Obstetric fistula is one of the most devastating pregnancy-related disabilities, which affects many women in South Asia, reports Rumaisa Aslam
There are times in life when many things are inexplicable and silence becomes the norm. But the greatest success of a person, nation and generation lies in turning all ears to the unspoken words.
In the underdeveloped countries, there are many women who have been going through mental and physical traumas. Amongst these traumas, obstetric fistula is the most devastating pregnancy-related disability which affects tens of thousands of women in South Asia.
It occurs when a woman has a prolonged, obstructed labour, coupled with lack of appropriate medical intervention, usually a Caesarean section to relieve it. She is left with chronic incontinence (constant leaking of urine or faeces) and in nearly all the cases the baby dies.
Fistula has serious social repercussions for the patients. They are often rejected by their husbands, shunned by the community and unrightfully blamed for their condition.
Recently UNFPA (United Nations Population Fund) launched a campaign to eradicate obstetric fistula from Pakistan by educating mid-wives and women about this crippling disability. The UNFPA has provided substantial assistance to many developing countries. With assistance from the government of Japan, the fistula initiative in Pakistan is supported through UNFPA in collaboration with the ministry of health and the implementing partner, the Pakistan National Forum on Women's Health.
The keynote speaker at the launch of the UNFPA backed programme was Dr Nafis Sadik, special envoy of the UN Secretary General on HIV/Aids in Asia, and former UNFPA Executive Director. Speaking on the occasion, she said, “The social consequences of fistula are disastrous for women. But a simple surgical repair which calls for no special technology or extensive expenditure can restore health, hope and a sense of dignity to women living with this devastating condition."
Apart from medical reasons, there are a series of social issues such as lack of public health workers and poverty which is the cause of chronic malnutrition. Fistula is a treatable condition, yet more than two million women remain untreated in the developing countries and 4,000 to 5,000 cases occur each year in Pakistan alone.

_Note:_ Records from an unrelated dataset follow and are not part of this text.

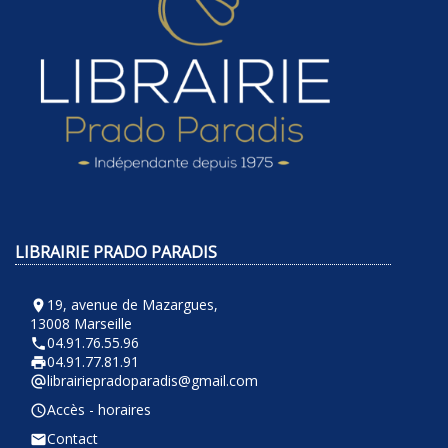
LIBRAIRIE PRADO PARADIS
19, avenue de Mazargues,
room
13008 Marseille
04.91.76.55.96
phone
04.91.77.81.91
local_printshop
librairiepradoparadis@gmail.com
alternate_email
Accès - horaires
query_builder
Contact
email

The first fistula centre was inaugurated in Dhaka, Bangladesh. The campaign launched in Pakistan aims to surgically repair and rehabilitate hundreds of women suffering from fistula by establishing four regional fistula treatment centres in Karachi, Multan, Islamabad and Peshawar. The amount allocated by the Pakistan government for this project is approximately Rs32 billion.
The government has come up with many strategies to train female health workers to provide guidance at doorsteps. Advocacy activities will also take place to raise awareness about the problem and efforts will be made to include fistula training in the curriculum of College of Physicians and Surgeons of Pakistan (CPSP).

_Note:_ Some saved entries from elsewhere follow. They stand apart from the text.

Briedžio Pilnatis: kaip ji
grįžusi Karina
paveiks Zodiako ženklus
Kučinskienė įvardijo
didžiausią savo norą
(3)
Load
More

In 2006, about 70 per cent of women in Pakistan will deliver their babies at home, a decrease of 10 per cent from 1998. A concerted effort has been made to lessen maternal mortality by allocating more resources to maternal health, including induction of a new cadre of community midwives and strengthening the emergency obstetrics care services in rural and semi urban areas. Data on fistula is limited. Dr Nafis Sadik gave these suggestions to control the disease:
*Delay the age of first pregnancy
*Provide access to family planning to help women plan and space births and improve access to pre-natal care for all pregnant women
*Provide skilled attendance at childbirth to help detect complications and refer women to hospital when necessary
*Provide affordable emergency care such as Caesarean sections when needed
*Collect data on the magnitude of the problem in Pakistan and in South Asia
*Disseminate information about prevention and treatment to health and social workers and to the general population i.e. women, husbands, mothers, and young people
Apart from Dr Nafis Sadik the other participants at the launching ceremony of the programme were, Dr Abdul Majeed, Federal Director General Health, Dr France Donnay, UNFPA Representative in Pakistan and Dr Sher Shah Syed, Associate Professor of Dow Medical University. The audience included leading healthcare providers from the public and private sectors, political and religious leaders and social activists.
Fistula should not happen at all in the 21st century. It has been eliminated in North America, Europe and Japan. Now it’s time for South Asian countries to bid goodbye to this devastating condition.
There is a need to ensure that every pregnancy is wanted, every birth is in safe hands and every girl and woman is treated with dignity and respect, and its prevention should be an important part of the Millennium Development Goals.